As you may know, this machine comes standard with a pressurized portafilter. Even so, and against popular opinion, I've been able to make some very nice espressi, machiatti, and capuccini - better than many that I've got from coffeehouses. I'll be buying (or getting as a gift?) the non-pressurized portafilter soon so I'll be updating in a few months.
THE GOOD STUFF:
I've got no complaints about the brewing function of this machine. It's easy to use and warms very quickly - I usually let it warm until the brew not-ready light (yes, the "not-ready" light) goes out indicating that its time to brew, pump about 2 oz through the portafilter, and let heat for another 5 minutes while I grind my beans. Yeah, with the Zassenhaus, it takes most of that 5 min to measure the beans into the hopper, grind, bump the stray grinds into the box and get ready to load the basket. (Don't buy the crappola dished out by some that a Zassenhaus can't grind espresso - perhaps some can't but my 10-yr old unit can make DUST cranked fully CCW). My favorite bean so far is the La Colombe Nizza - a northern style that's a bit darker-roasted than Paradise's (which is awesome with a few dark Sumatra beans thrown in!). I've found that even though the pressurized portafilter makes things quite easy, the grind and tamp do still contribute to the quality of the shot. I find that a fairly tight tamp increases the pressure buildup before release of the pressure "valve" and I get shots that I find more pleasing.
Frothing is where my major complaints come in. I do NOT froth prior to brewing as Saeco recommends. Instead I froth after the shot is complete and I do it without the pannarello attachment - just the plain black plastic wand (yes, it works but is finicky). I find that the lower limit on the steam range is set far to low which means that the boiler is almost completely depleated before the heater kicks in to begin superheating again. This may be a peculiarity of my machine but it exists and is a pain nonetheless. This depletion takes a mere 20 seconds and leaves you standing with a half-frothed pitcher of milk for about 15 seconds while the pressures builds back up again. This really stinks because it leaves the milk sitting around at about 80-90 degrees where little volume can be added and when the steam kicks back in, quickly hits 150-160 and you've got a pitcher of hot milk with a bit of crappy bubbly stuff sitting on top.
THE SAVING WORKAROUND:
But all is not lost!
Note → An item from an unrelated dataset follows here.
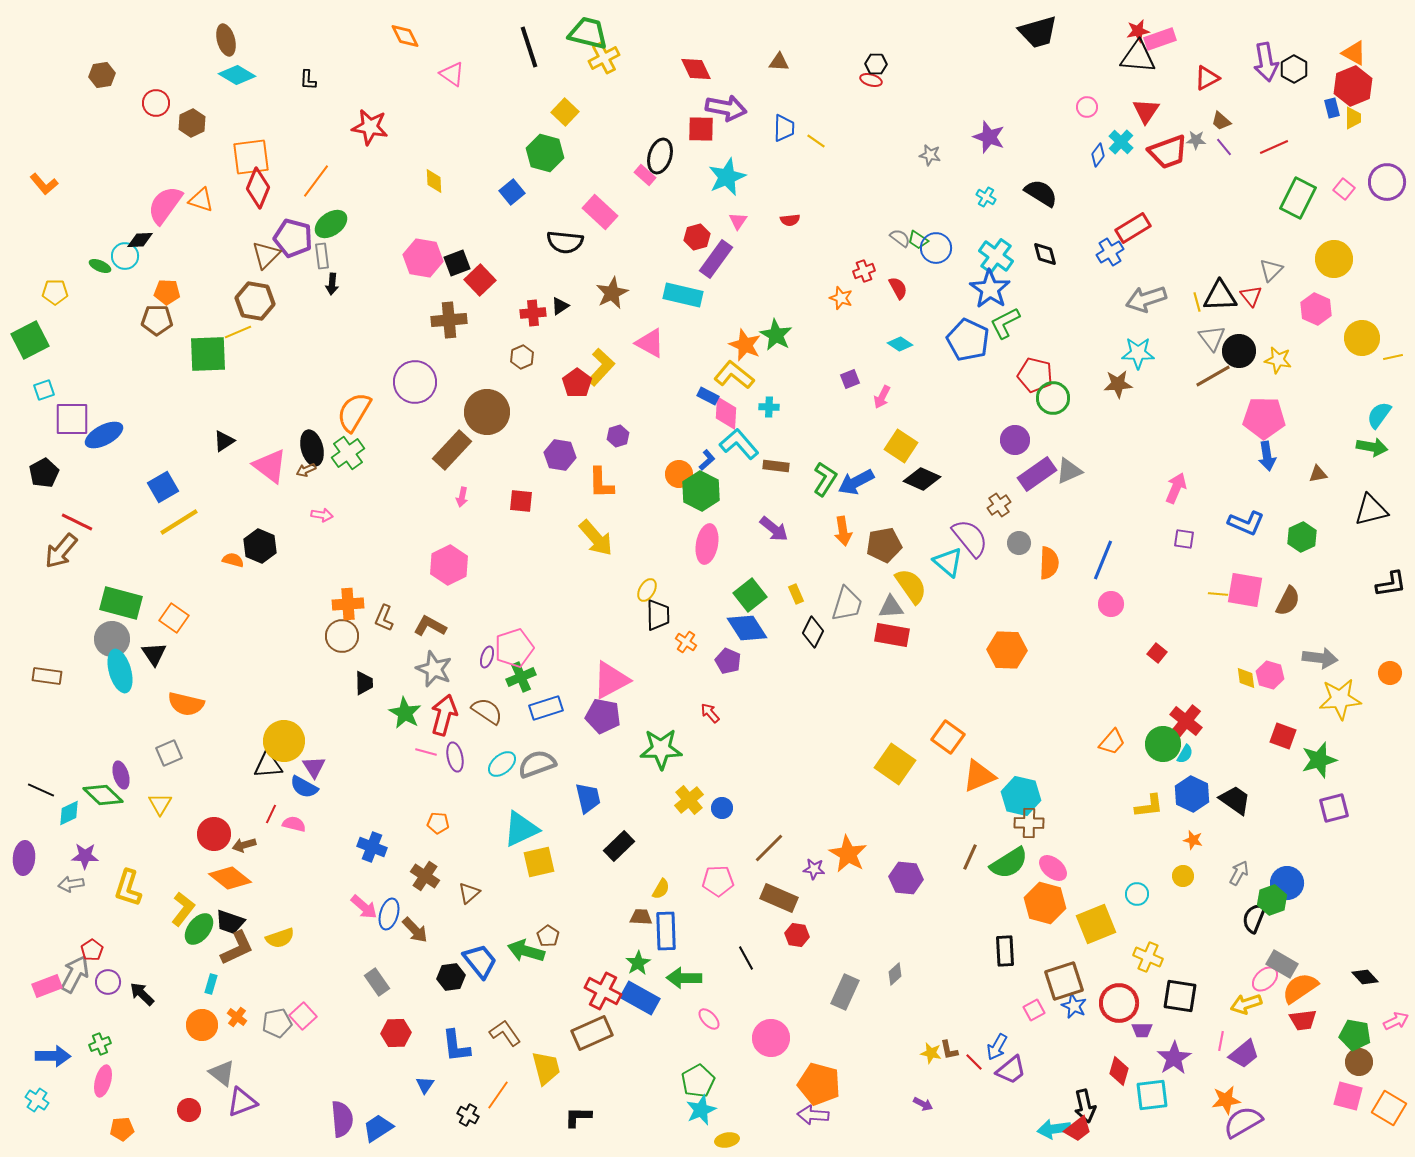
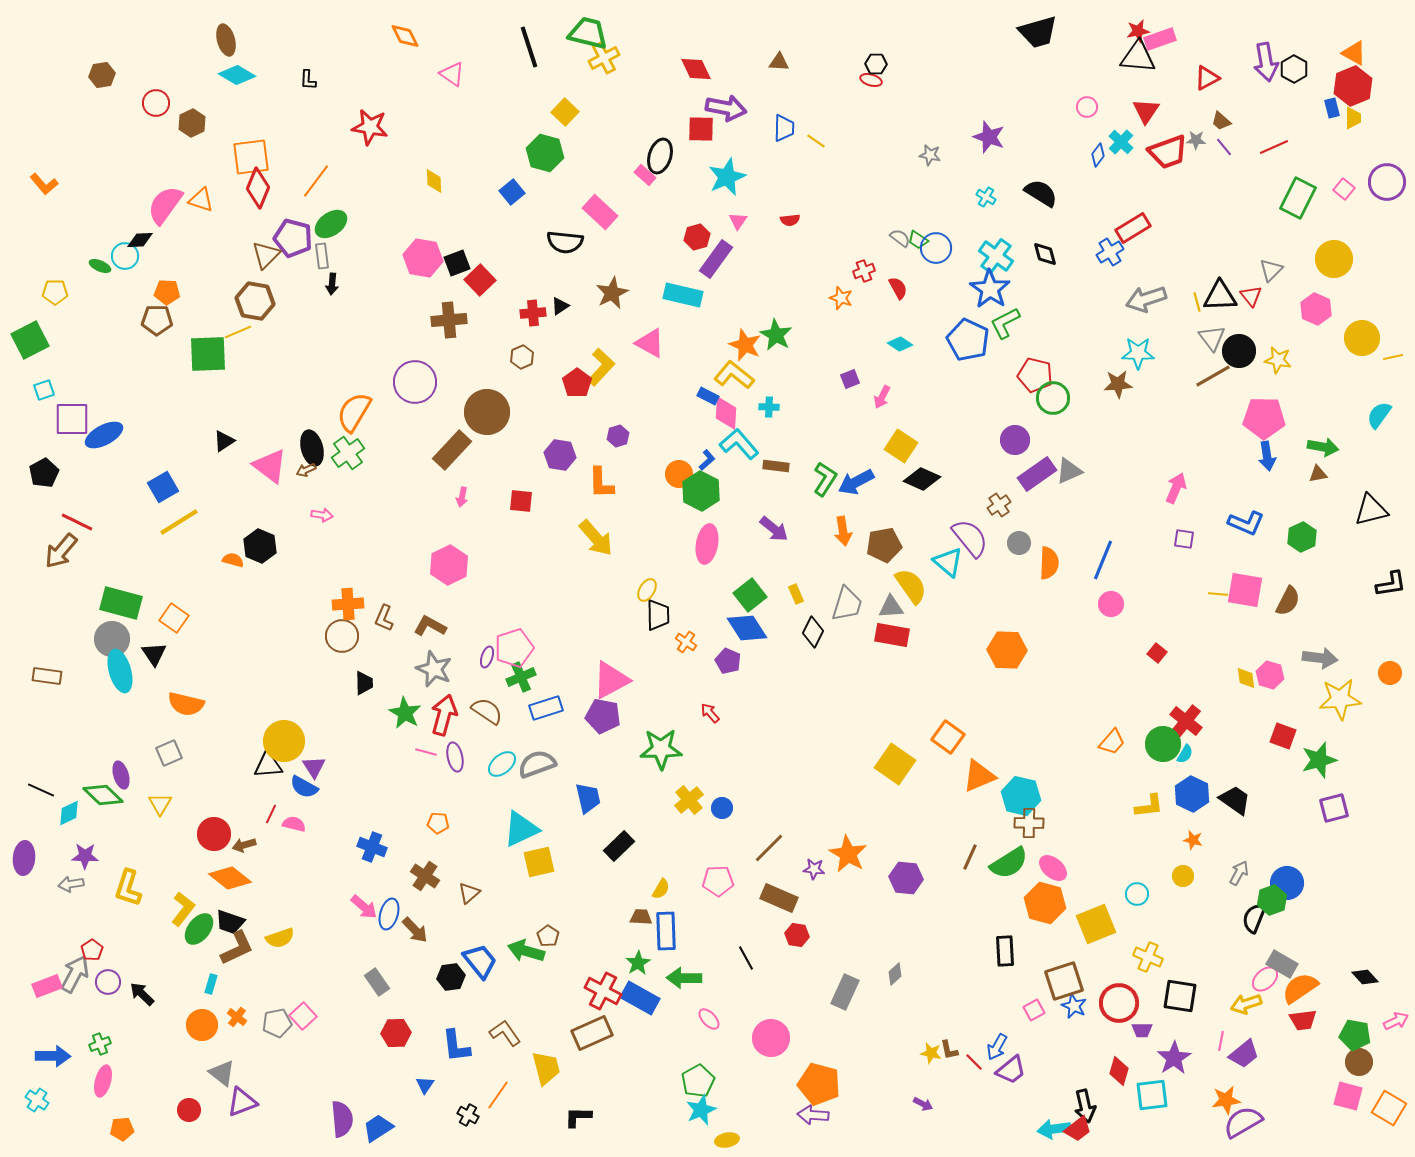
green arrow at (1372, 447): moved 49 px left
I did discover a great workaround.
- after pulling the shot, flip on the steam switch
- open the steam valve slightly to clear out the water in the line
- close the valve
- let it heat for about 20 seconds (this could well be different on another machine)
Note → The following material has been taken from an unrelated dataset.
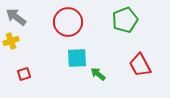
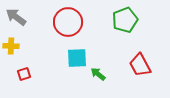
yellow cross: moved 5 px down; rotated 21 degrees clockwise
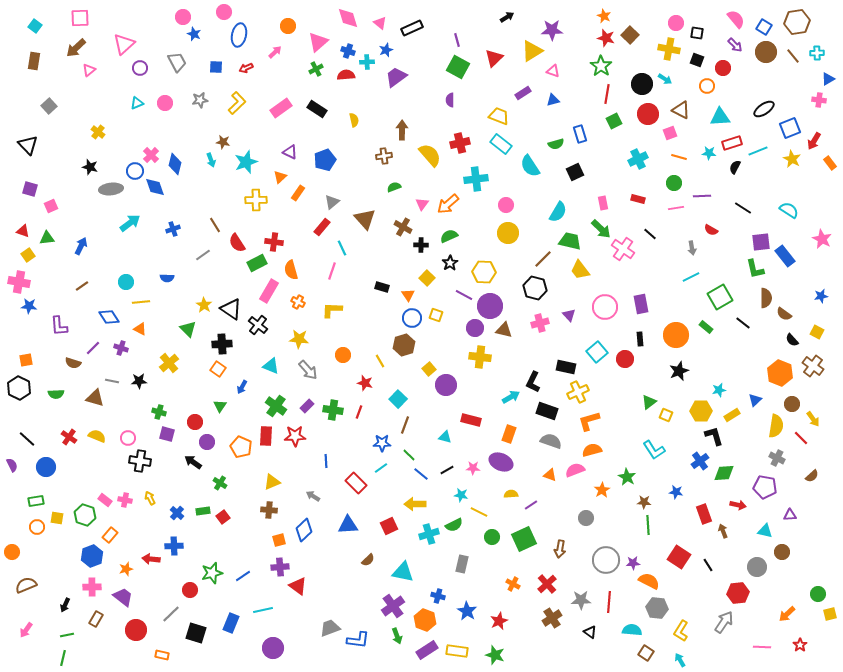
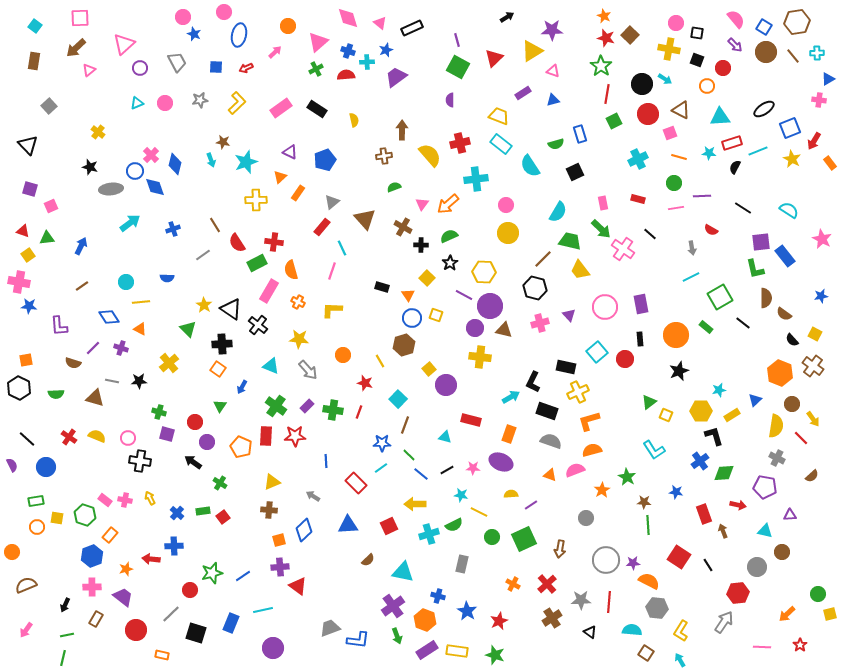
yellow square at (817, 332): moved 2 px left, 2 px down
- DON'T LET THE STEAM NOT-READY LIGHT GO OUT - this shuts off the heater in the boiler!
- before the light can go out place the tip of the wand in the milk
- open the steam valve and begin frothing (I think you need to surf the tip a little farther into the milk than with a proper tip - bring it up too far and you get dishsoap bubbles).
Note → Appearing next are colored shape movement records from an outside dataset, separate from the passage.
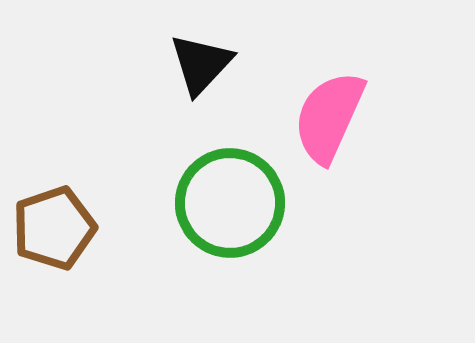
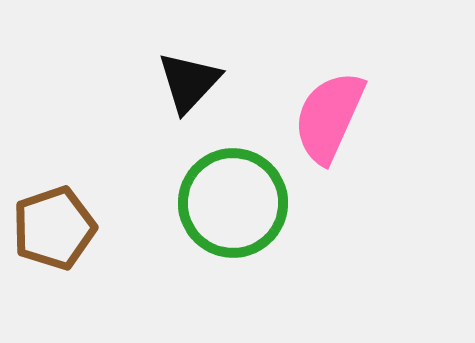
black triangle: moved 12 px left, 18 px down
green circle: moved 3 px right
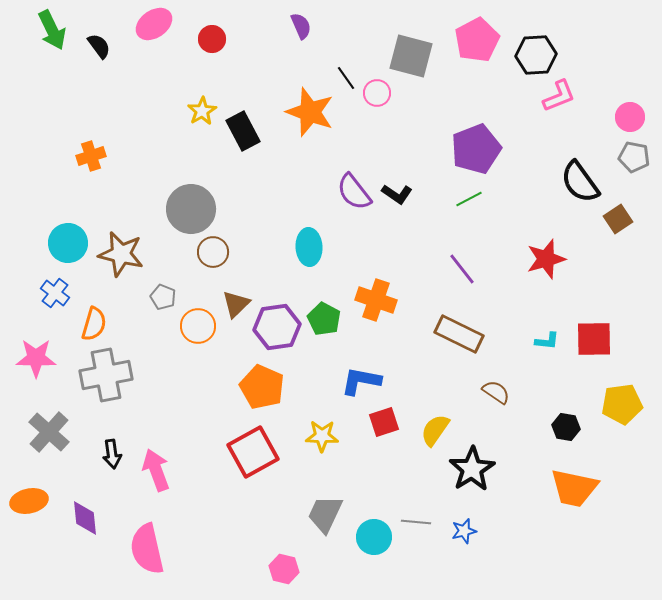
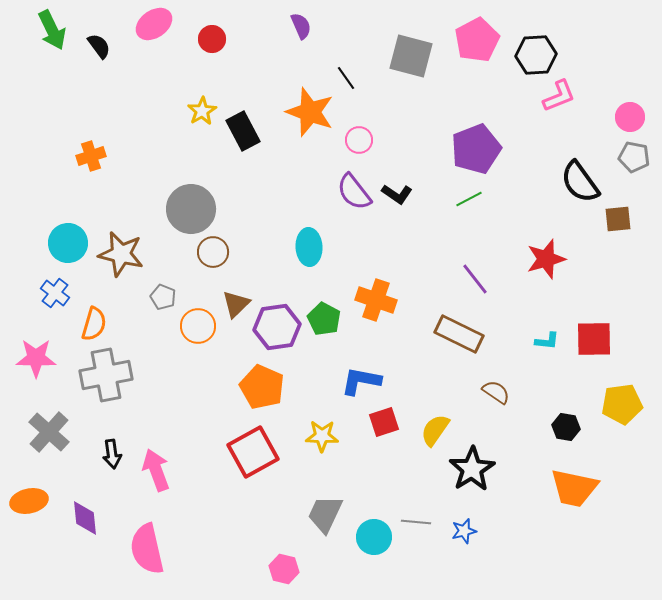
pink circle at (377, 93): moved 18 px left, 47 px down
brown square at (618, 219): rotated 28 degrees clockwise
purple line at (462, 269): moved 13 px right, 10 px down
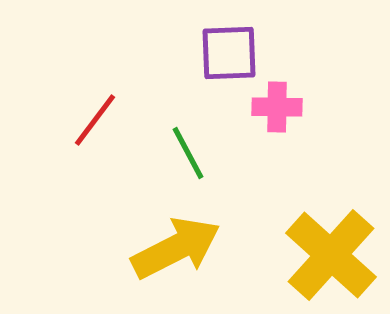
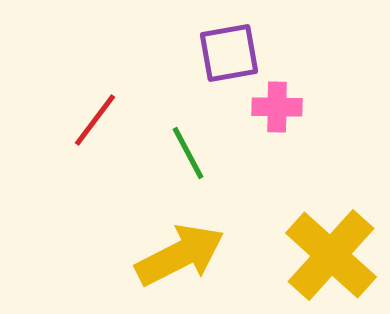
purple square: rotated 8 degrees counterclockwise
yellow arrow: moved 4 px right, 7 px down
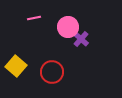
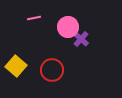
red circle: moved 2 px up
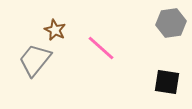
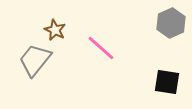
gray hexagon: rotated 16 degrees counterclockwise
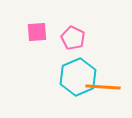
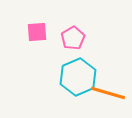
pink pentagon: rotated 15 degrees clockwise
orange line: moved 5 px right, 6 px down; rotated 12 degrees clockwise
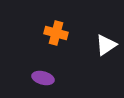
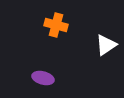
orange cross: moved 8 px up
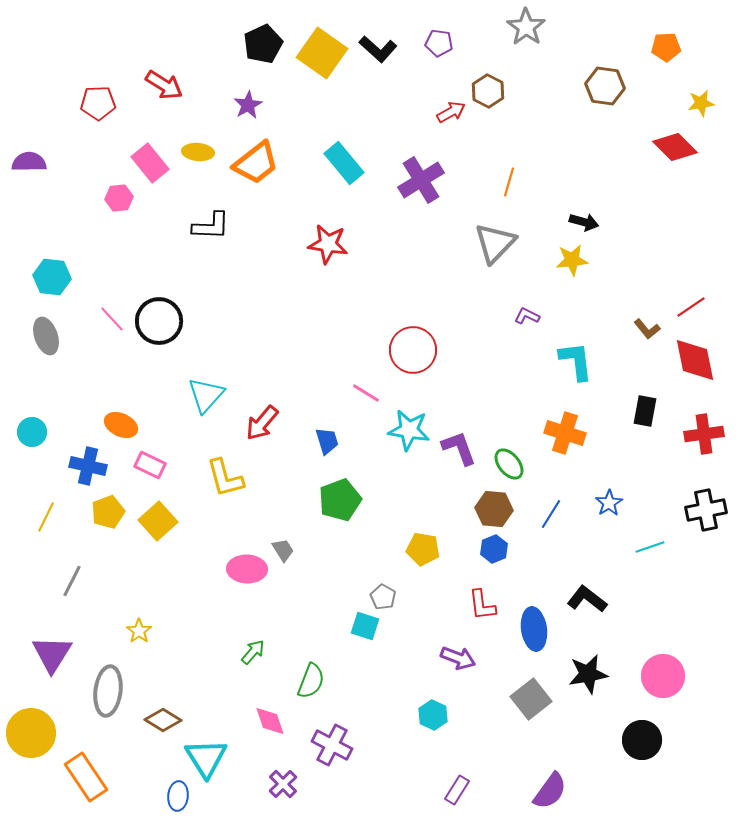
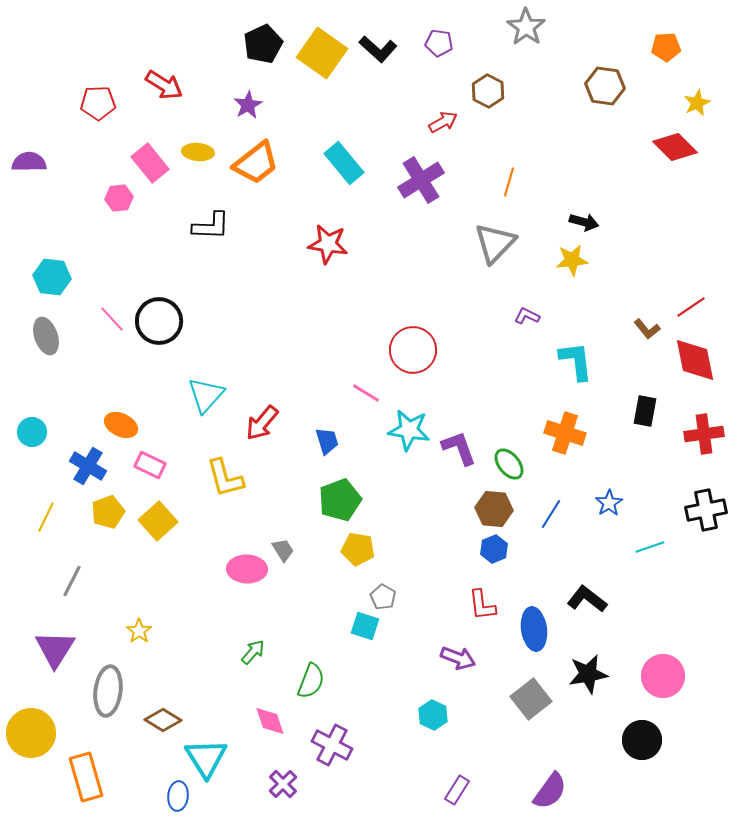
yellow star at (701, 103): moved 4 px left; rotated 16 degrees counterclockwise
red arrow at (451, 112): moved 8 px left, 10 px down
blue cross at (88, 466): rotated 18 degrees clockwise
yellow pentagon at (423, 549): moved 65 px left
purple triangle at (52, 654): moved 3 px right, 5 px up
orange rectangle at (86, 777): rotated 18 degrees clockwise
- once the milk temp hits 150-160, shut of the valve, flip off the switch and build that cappuccino
The reason this works so well is that before the boiler can reach the max temp limit and switch off the heater element, the valve is opened, bleeding off pressure and temperature and this keeps the temp in the "heater-on" zone. In this way, the heater is continually heating the boiler while simultaneously, the steam is being used to froth. The temp stays just below the shutoff temp and if you time it right and the balance between bleed-off and heat is just right, you can froth all day if you choose! By keeping the tip of the plastic wand a few mm below the top of the milk and a few mm away from the side of the pitcher, I've been able to achieve fantastic dense microfoam - probably not world-class but very nice indeed.
THE EXTRA BIT
One thing that I've also found particularly useful, though it may sound like sacrilege to some, is to keep my pitcher in the freezer at all times. I add milk and return it to the freezer about 20 minutes prior to frothing. This begins to freeze the milk partially but most is still liquid. The frozen bits keep the overall temp of the milk below 40 degrees for about 10 secs. Since I like whole-fat milk, this is helpful because I get a good bit of air into the milk before it hits the "dead zone" of above 40 degrees. Then between 100 and 155 I can get plenty of the volume and density I like.
Yes, the portafilter feels like a cheap plastic toy particularly beside even the least expensive Gaggias. Yes the plastic portion of it retains coffee if not cleaned and flushed very well. You can solve some of this with $25 by getting the standard portafilter from Saeco-USA. Yes, the pannarello attachment doesn't work well. And yes the steaming capacity was a pain before I found my method. But, on the whole I think this is a good machine. Since I consistently make better espressi, macchiatti, and cappuccini than most Starbucks I've been to and equal to some of the better coffee houses, I think I've acheived success.